Rita then explains that Hong Kong’s political structure must not undermine the country’s sovereignty or security. While this is a refreshing improvement on Zhang’s obfuscation, it still doesn’t quite spell it out: by the country’s sovereignty or security, she means the Chinese Communist Party and its right to be the sole source of political power in the nation. Rather than just admit this simple truth – that non-guided (‘Western-style’) democracy is incompatible with a one-party state – all these people drone on endlessly using their coded phrases about the Basic Law, euphemisms for dictatorship and non-sequiturs. The pro-democrats meanwhile take it all literally, and disassemble and dispute every item point by point.
But wait! There’s more! Zhang also announces something we haven’t heard before. For months now, several of Hong Kong’s NPC deputies have been among those spouting the politically correct line about ravenous hordes of Mainland shoppers – they are good for us, we can’t limit the numbers, we have to accept it, let’s have 50 million more, blah blah blah. Now, however, the hyper-incisive, sharp-minded lateral-thinking officials in Beijing have concluded that perhaps the city is stuffed full and can’t take any more. Rita, once again, regales us with the details, revealing that Zhang is one hip and trendy dude who’s even familiar with the Big Lychee’s racist (or whatever-ist) entomological terminology on the subject…
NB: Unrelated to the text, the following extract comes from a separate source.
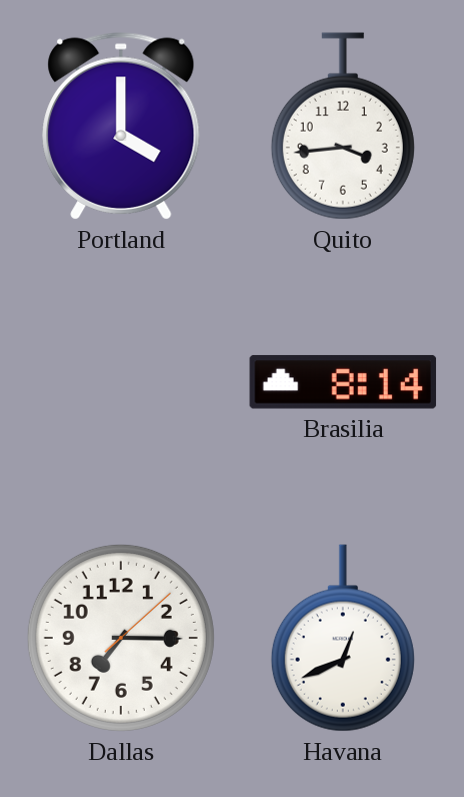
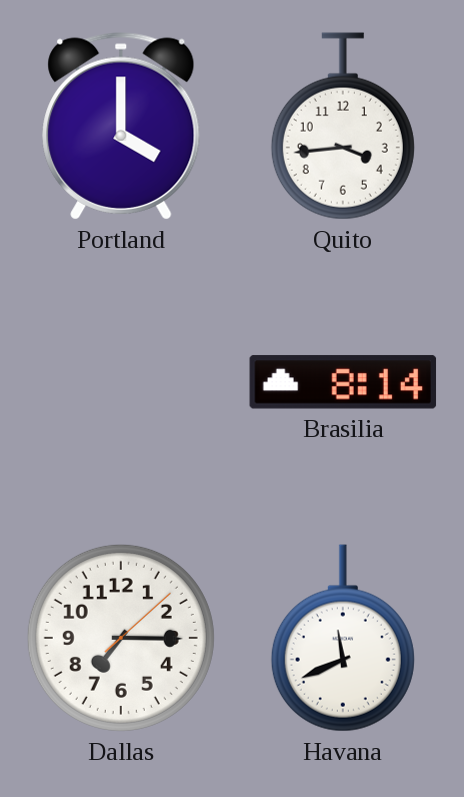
Havana: 12:41 -> 11:41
By accepting that the Dreaded Locust Menace is a real, not imaginary or politically unacceptable, problem, Beijing leaves some of its loyal supporters looking slightly foolish (in finest we-kick-everyone-in-the-teeth-eventually Communist fashion). The Standard’s ‘Mary Ma’ editorial sounds distinctly miffed, essentially hoping that we’ll all be happy now as we lose our jobs and starve in the absence (we’d be so lucky) of Mainland shoppers.
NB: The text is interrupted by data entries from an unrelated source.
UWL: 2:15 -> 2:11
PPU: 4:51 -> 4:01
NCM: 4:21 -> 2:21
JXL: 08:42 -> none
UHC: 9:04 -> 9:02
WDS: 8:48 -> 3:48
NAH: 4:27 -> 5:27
I declare the weekend open with a patriotic opinion poll, confirmed by highly gifted businessmen as ‘independent’ and free of pro-dem bias…
Q: Beijing now accepts that Hong Kong is suffering from the impact of too many visitors. Why do you think this is?
a) Mainland officials, highly concerned with our well-being, have been carefully monitoring the numbers of visitors and the degree of crowding;
b) Our local politicians and representatives, elected or otherwise, noticed the burden of visitor numbers on the public and pleaded with Beijing to re-think;
c) Ordinary Hong Kong people on the streets and elsewhere complained so strongly, even obnoxiously, that they could no longer be ignored.